I nod. “Yeah.” I huff a laugh that’s half disbelief, half relief. “It’s stupid that I can hear a word like that and start shaking. Like he gets to take up that much space in my body and mind without paying rent.”

“That’s not stupid.” He props a shoulder on the post nearest me, hands tucked in his back pockets like a man who knows exactly where his edges are. “That’s what happens when someone reads you wrong long enough. Your system tries to look for the tag every time you get close to a mirror. You’re outta that now, darlin’. Don’t give it more power.”

“I did for a moment.” Saying it out loud feels like stepping up onto a new step that wasn’t there last week. “Then I glanced at that car one last time. I let it all go. And I didn’t look back. I’m not looking back.”

“Not a lot worth seeing back there.”

I look out at the water. A shrimp boat limps along the channel, deck light jaundiced in the bright. “He wrote ‘I’ll forgive you,’ like he’s a priest and I’m a sinner.”
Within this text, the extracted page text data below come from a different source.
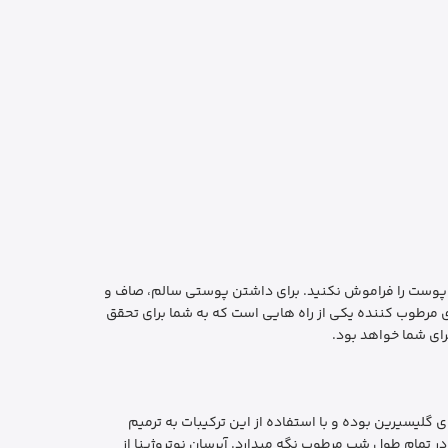
 پوست را فراموش نکنید. برای داشتن پوستی سالم، صاف و
ای مرطوب کننده یکی از راه هایی است که به شما برای تحقق
ای شما خواهد بود.
 گلیسیرین بوده و با استفاده از این ترکیبات به ترمیم
 تمام طول شب مرطوب نگه میدارد. آبرسان نوتروژینا از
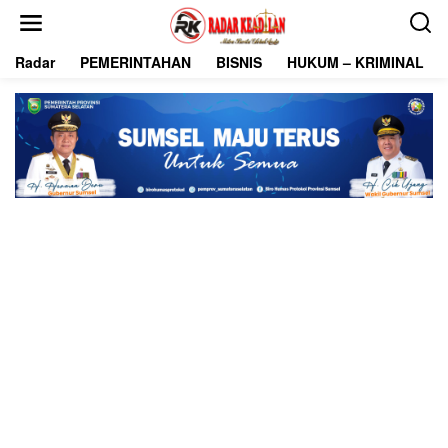
L
e
w
Radar
PEMERINTAHAN
BISNIS
HUKUM – KRIMINAL
a
t
i
k
e
k
o
n
t
e
n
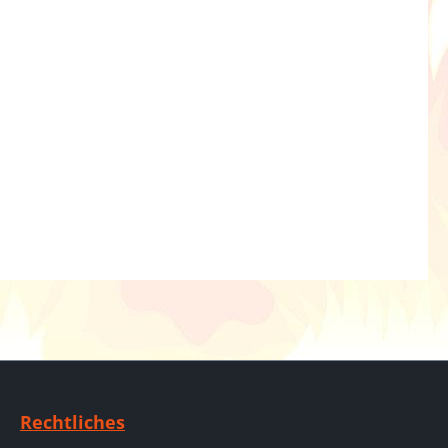
Rechtliches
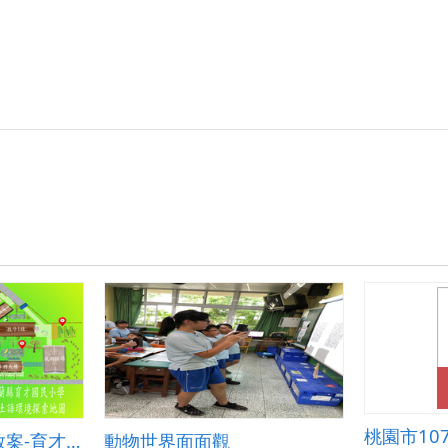
宜蘭學習學習地圖教案-育才本土語環境探索
動物世界面面觀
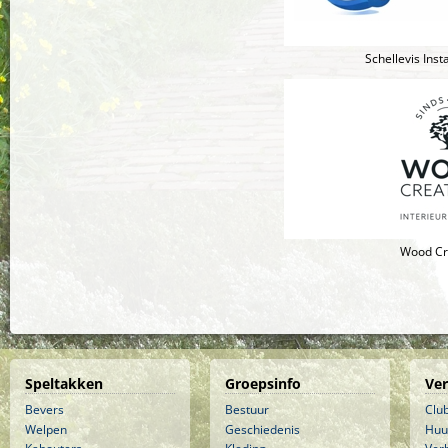
Schellevis Inst
Wood Cr
Speltakken
Groepsinfo
Ve
Bevers
Bestuur
Clu
Welpen
Geschiedenis
Huu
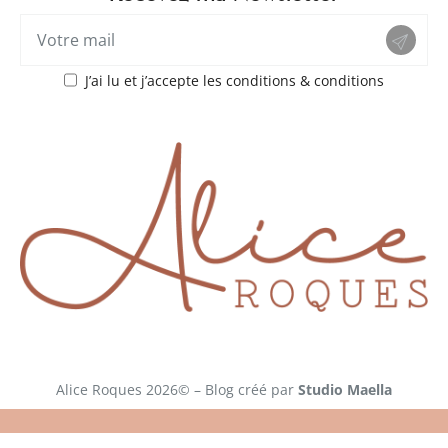
J’ai lu et j’accepte les conditions & conditions
Alice Roques 2026© – Blog créé par
Studio Maella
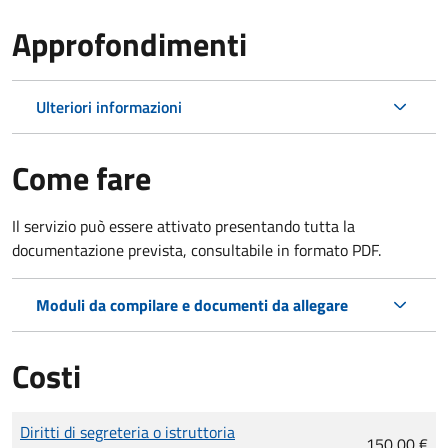
Approfondimenti
Ulteriori informazioni
Come fare
Il servizio può essere attivato presentando tutta la
documentazione prevista, consultabile in formato PDF.
Moduli da compilare e documenti da allegare
Costi
Tipo di pagamento
Importo
Diritti di segreteria o istruttoria
150,00 €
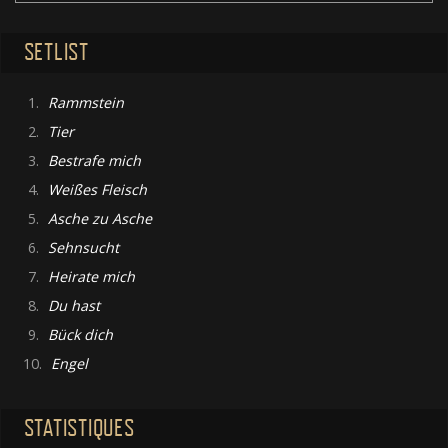
SETLIST
1.
Rammstein
2.
Tier
3.
Bestrafe mich
4.
Weißes Fleisch
5.
Asche zu Asche
6.
Sehnsucht
7.
Heirate mich
8.
Du hast
9.
Bück dich
10.
Engel
STATISTIQUES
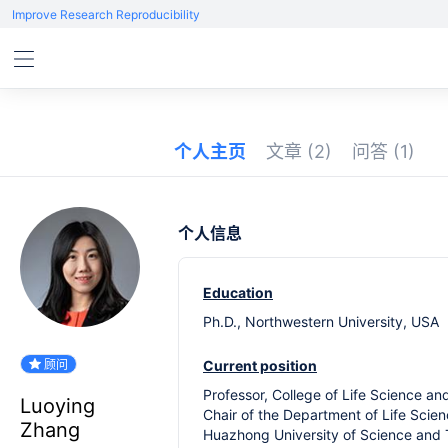
Improve Research Reproducibility
个人主页
文章
(2)
问答
(1)
个人信息
Education
Ph.D., Northwestern University, USA
顾问
Current position
Professor, College of Life Science a
Luoying
Chair of the Department of Life Scie
Zhang
Huazhong University of Science and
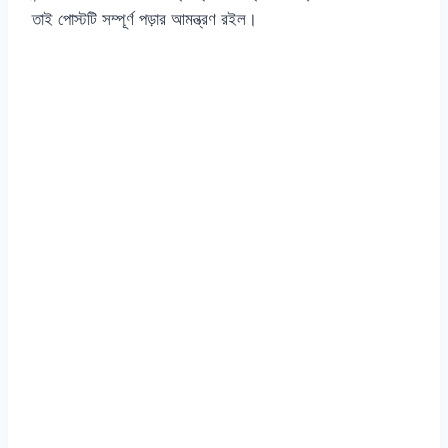
তাই পোস্টটি সম্পূর্ণ পড়ার আমন্ত্রণ রইল।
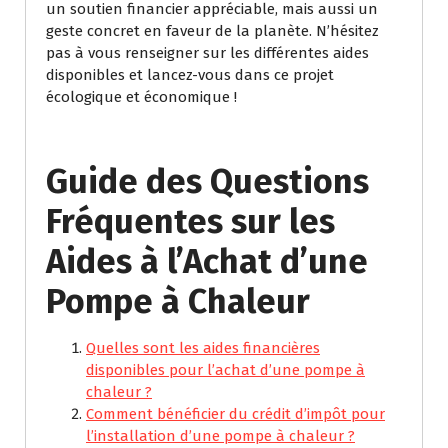
un soutien financier appréciable, mais aussi un
geste concret en faveur de la planète. N’hésitez
pas à vous renseigner sur les différentes aides
disponibles et lancez-vous dans ce projet
écologique et économique !
Guide des Questions
Fréquentes sur les
Aides à l’Achat d’une
Pompe à Chaleur
Quelles sont les aides financières
disponibles pour l’achat d’une pompe à
chaleur ?
Comment bénéficier du crédit d’impôt pour
l’installation d’une pompe à chaleur ?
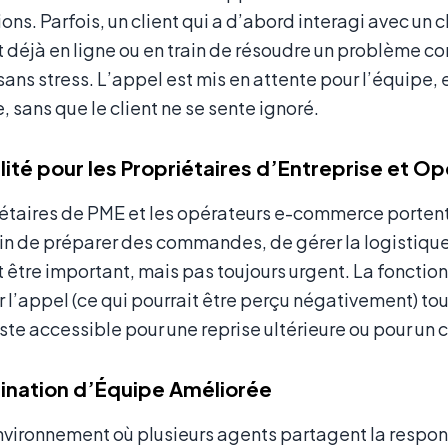
ions. Parfois, un client qui a d’abord interagi avec un
t déjà en ligne ou en train de résoudre un problème c
 sans stress. L’appel est mis en attente pour l’équipe, 
, sans que le client ne se sente ignoré.
bilité pour les Propriétaires d’Entreprise et
étaires de PME et les opérateurs e-commerce portent 
ain de préparer des commandes, de gérer la logistique
t être important, mais pas toujours urgent. La fonction 
r l’appel (ce qui pourrait être perçu négativement) to
ste accessible pour une reprise ultérieure ou pour un 
ination d’Équipe Améliorée
nvironnement où plusieurs agents partagent la resp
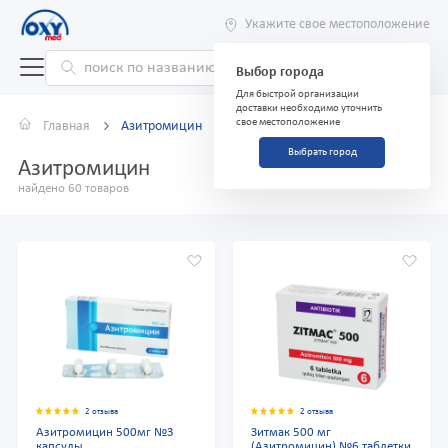
Укажите свое местоположение
Выбор города
Для быстрой организации
доставки необходимо уточнить
свое местоположение
Главная
Азитромицин
Выбрать город
Азитромицин
найдено 60 товаров
2 отзыва
2 отзыва
Азитромицин 500мг №3
Зитмак 500 мг
капсулы
(Азитромицин) №6 таблетки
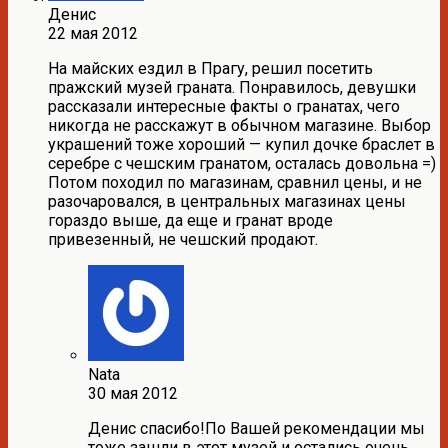
Денис
22 мая 2012
На майских ездил в Прагу, решил посетить
пражский музей граната. Понравилось, девушки
рассказали интересные факты о гранатах, чего
никогда не расскажут в обычном магазине. Выбор
украшений тоже хороший — купил дочке браслет в
серебре с чешским гранатом, осталась довольна =)
Потом походил по магазинам, сравнил цены, и не
разочаровался, в центральных магазинах цены
гораздо выше, да еще и гранат вроде
привезенный, не чешский продают.
Nata
30 мая 2012
Денис спасибо!По Вашей рекомендации мы
тоже зашли в этот музей и остались очень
“Men like that think they’re God until the first real storm, then they remember how to pray.” His mouth quirks, humorless. “He tried a lifeline. You cut it.”

“You did it for me.”

“You told me to.” He tilts his head, eyes steady on me. “Who is the captain of the ship, Kristen?”

“My boat,” I echo, softer. The words fit better today. “I want to keep acting like it is. At least until it’s real.”

“Okay,” he says simply. “Next thing?”

I breathe, slow, because the old me would fill this moment with panic-plans and the new me knows one good plan is enough. “We send the keys back. Certified. Paper trail. Pami can send the paperwork for the tow and fees. I’ll let the owners know he showed today and leave a note about him so if he sends flowers or pizza or some dramatic nonsense, staff knows to refuse it.”

He nods. “I’ll text Red to have Karma swing by with the spare camera and put it up in the back lot at the shop for a few weeks. That’s me, not you. Your task is the mail and the talking to your boss and co-workers.”